Microsoft hat schnell daran gearbeitet, die Hafnium-Exploits zu patchen. Jedoch, Von anderen nationalstaatlichen Akteuren und Hackern wird erwartet, dass sie nicht gepatchte Systeme nutzen. Wenn Sie die Patches so schnell wie möglich anwenden, wird das Risiko von Kompromissen im Zusammenhang mit den Zero-Days von Exchange minimiert.
Weitere Informationen zu den vier Zero-Days des Exchange-Mailservers
CVE-2021-26855, CVE-2021-26857, CVE-2021-26858, und CVE-2021-27065
Die Sicherheitsanfälligkeiten, die Microsoft Exchange Server betreffen, sind CVE-2021-26855, CVE-2021-26857, CVE-2021-26858, und CVE-2021-27065. Zum Glück, Exchange Online ist nicht betroffen. Betroffene Versionen sind Microsoft Exchange Server 2013, Microsoft Exchange Server 2016, und Microsoft Exchange Server 2019.

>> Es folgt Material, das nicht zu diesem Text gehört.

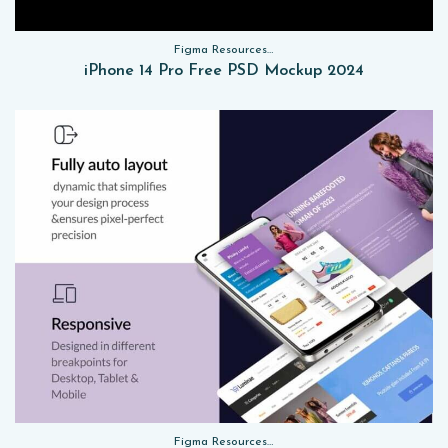
Figma Resources, Sketch App Resources, Website Templates, Sketch App Resources, UI Kits, Free PSD, Mockups
iPhone 14 Pro Free PSD Mockup 2024
Figma Resources, Sketch App Resources, Website Templates, Sketch App Resources, UI Kits, Free PSD, Mockups, Figma Resources, UI Kits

Die Fehler werden als Teil einer Angriffskette verwendet, Microsoft warnt. Erfolgreich initiiert werden, Ein Angriff erfordert eine nicht vertrauenswürdige Verbindung zu einem bestimmten Exchange-Server-Port, 443. Diese Lücke kann durch Einschränkung der nicht vertrauenswürdigen Verbindung geschützt werden, oder indem Sie ein VPN einrichten, um den Server vom externen Zugriff zu trennen. Jedoch, Diese Abschwächungstricks bieten nur einen teilweisen Schutz. Das Unternehmen warnt davor, dass andere Teile des Kettenangriffs ausgelöst werden können, wenn ein Angreifer bereits Zugriff hat, oder einen Administrator davon überzeugen kann, eine schädliche Datei auszuführen.
Es ist merkwürdig, das im letzten März zu erwähnen, Staatlich geförderte Hacking-Gruppen nutzten CVE-2020-0688 aus, eine weitere Sicherheitsanfälligkeit in Microsoft Exchange-E-Mail-Servern. Dann, im Mai, Der Exchange-Server wurde vom sogenannten Valar-Trojaner angegriffen. Der Malware-Angriff richtete sich hauptsächlich gegen Opfer in Deutschland und den USA. Es wurde als fortgeschrittene Bedrohung eingestuft, die mehrstufig an die anfälligen Systeme übertragen wurde.